<<<<
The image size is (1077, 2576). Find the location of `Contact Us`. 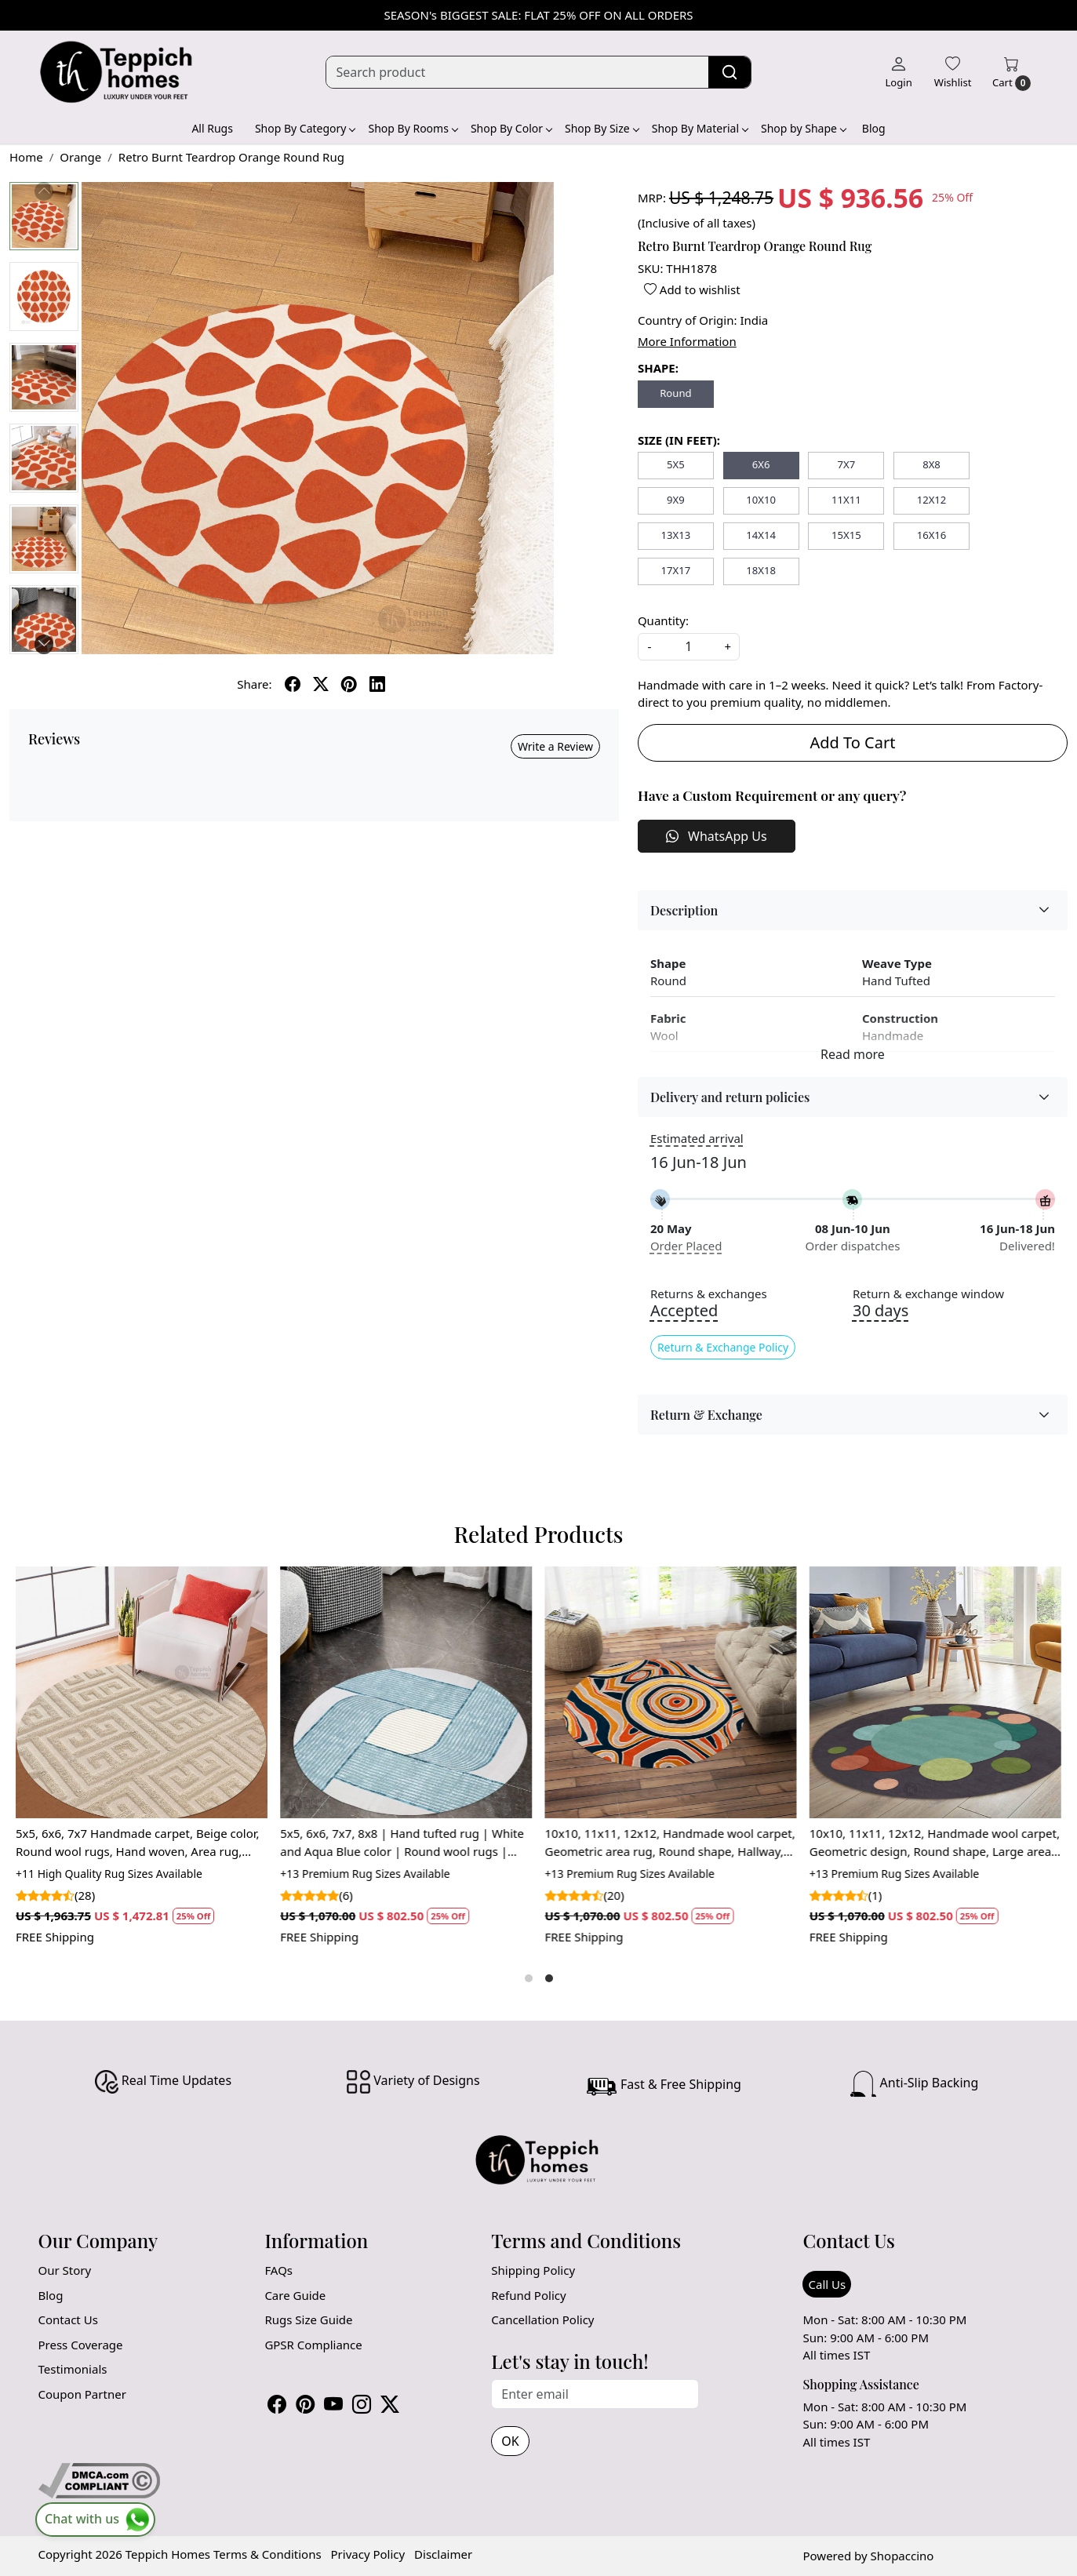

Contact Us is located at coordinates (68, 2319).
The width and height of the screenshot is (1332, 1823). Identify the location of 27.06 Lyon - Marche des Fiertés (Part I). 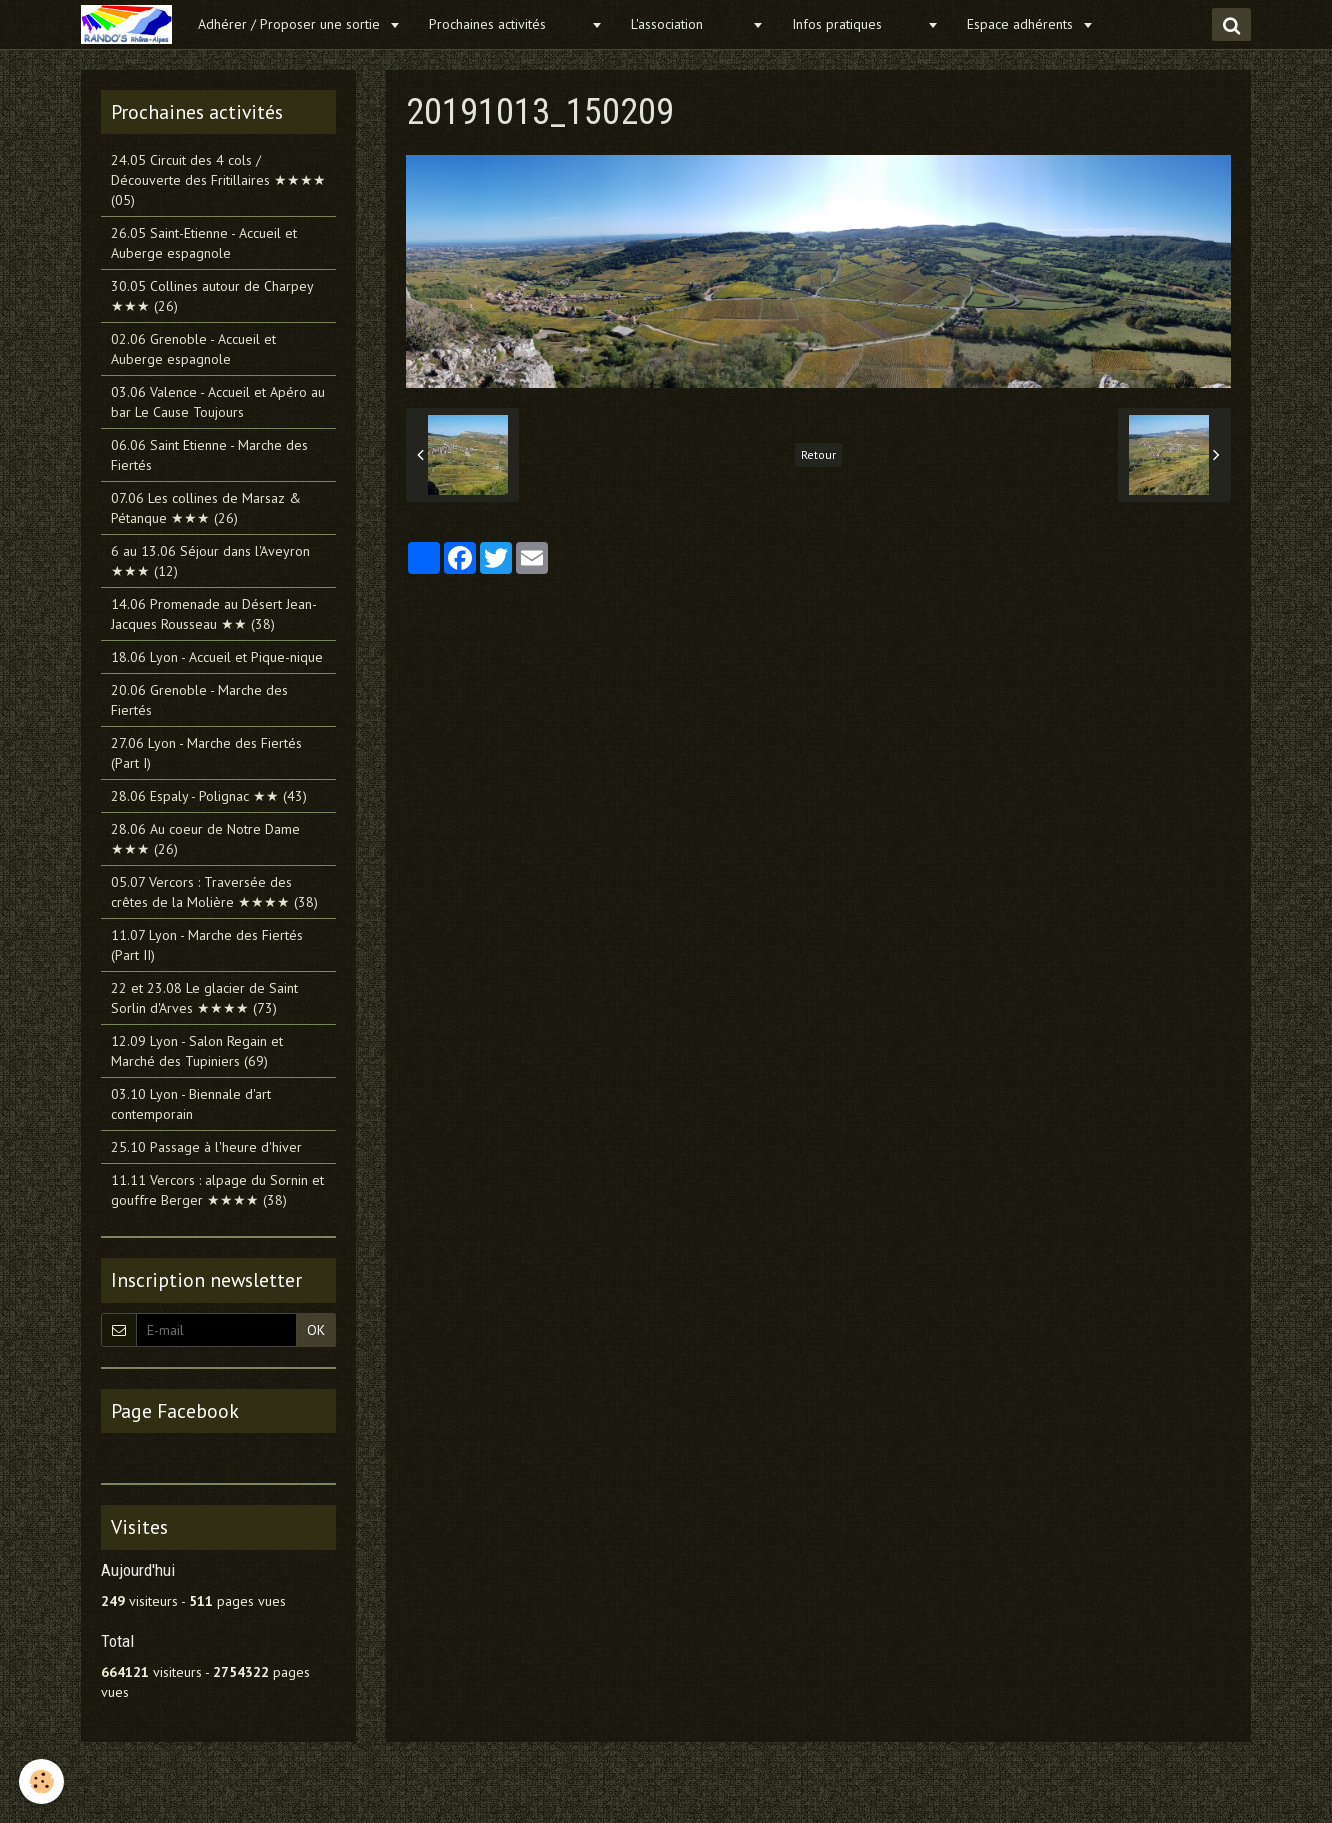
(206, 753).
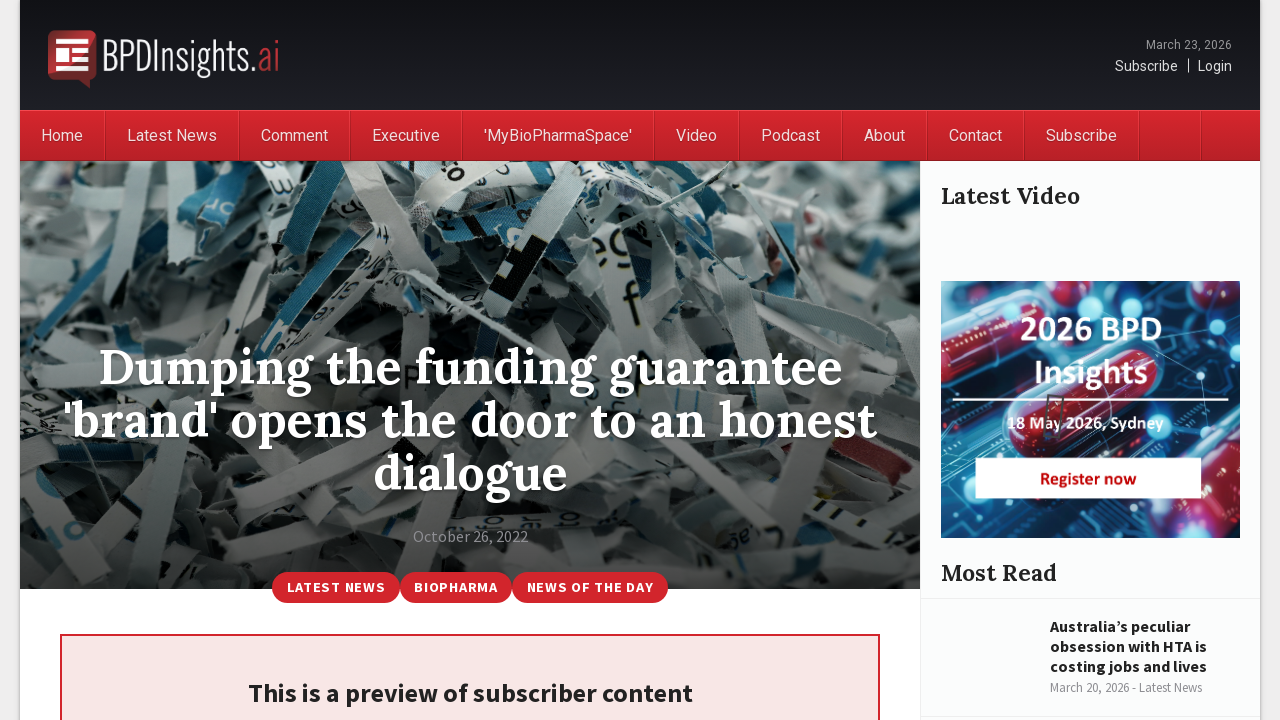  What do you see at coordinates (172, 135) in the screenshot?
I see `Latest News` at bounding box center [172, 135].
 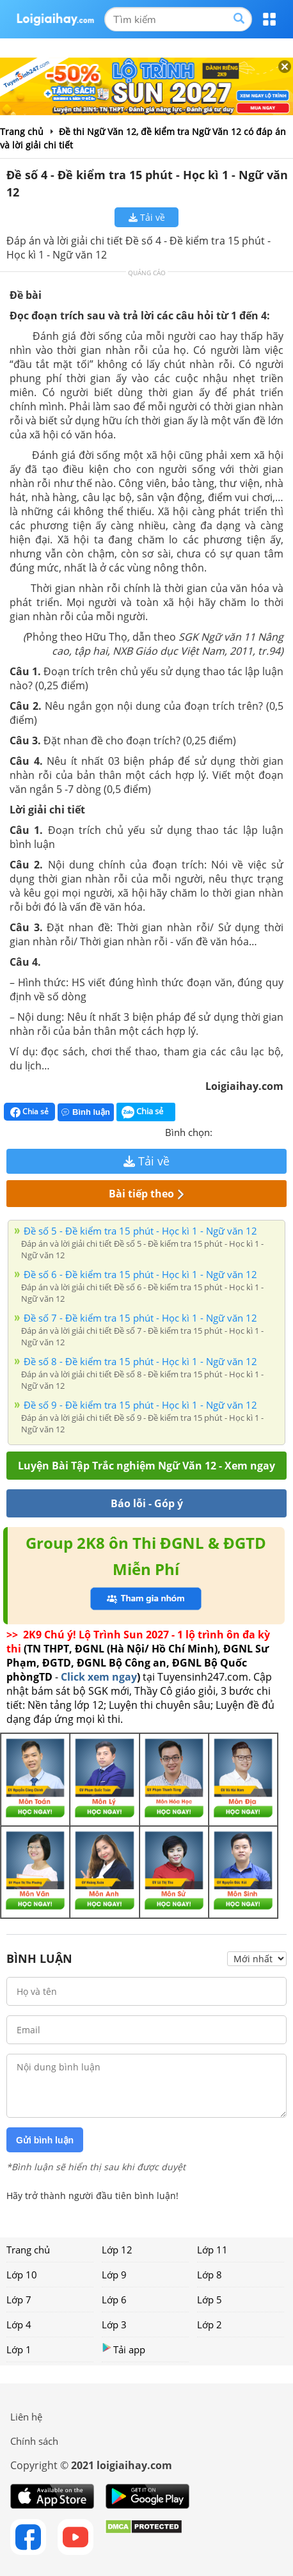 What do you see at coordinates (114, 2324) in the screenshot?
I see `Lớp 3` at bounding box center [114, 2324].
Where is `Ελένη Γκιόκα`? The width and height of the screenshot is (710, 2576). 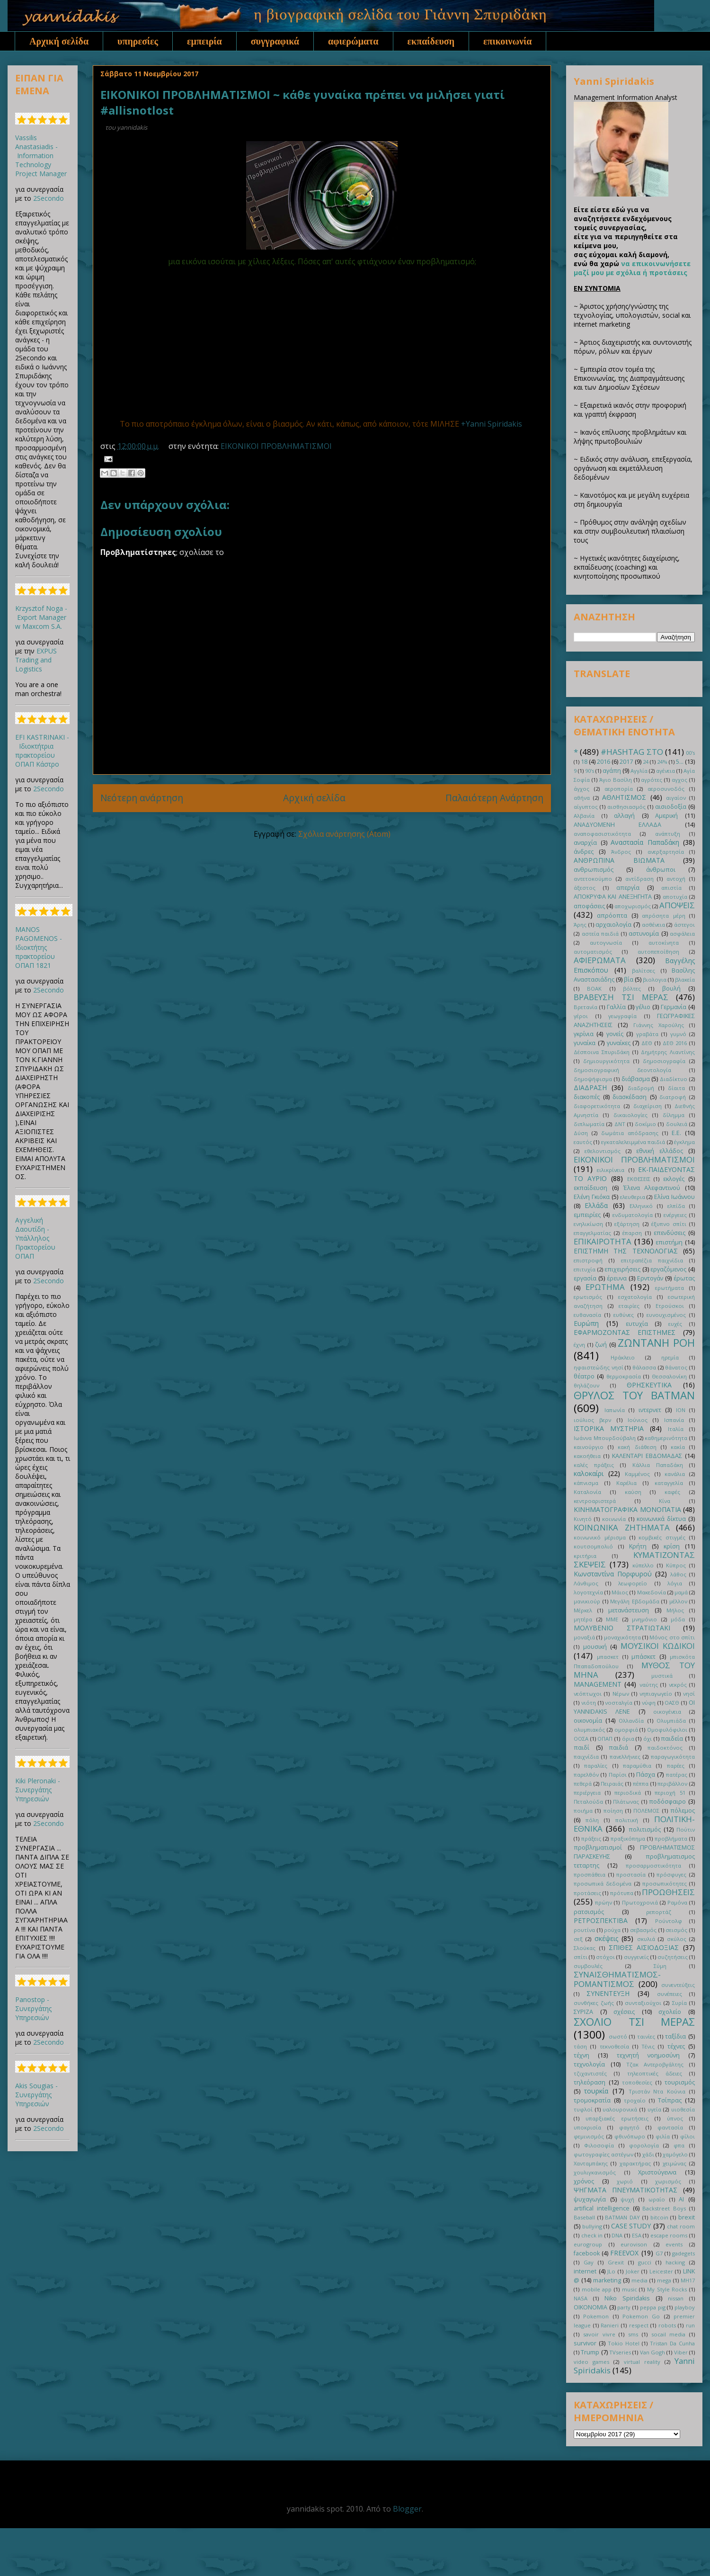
>>>>
— Problem to work on —
Only the lines from the one containing "The width and height of the screenshot is (1332, 1823)." through the final line of the entries belong in the copy, both ends included. Pictures stay out.

— Response area —
The width and height of the screenshot is (1332, 1823). Identify the location of 27.06 Lyon - Marche des Fiertés (Part I). 
(206, 753).
  What do you see at coordinates (172, 135) in the screenshot?
I see `Latest News` at bounding box center [172, 135].
  What do you see at coordinates (114, 2324) in the screenshot?
I see `Lớp 3` at bounding box center [114, 2324].
Where is `Ελένη Γκιόκα`? The width and height of the screenshot is (710, 2576). 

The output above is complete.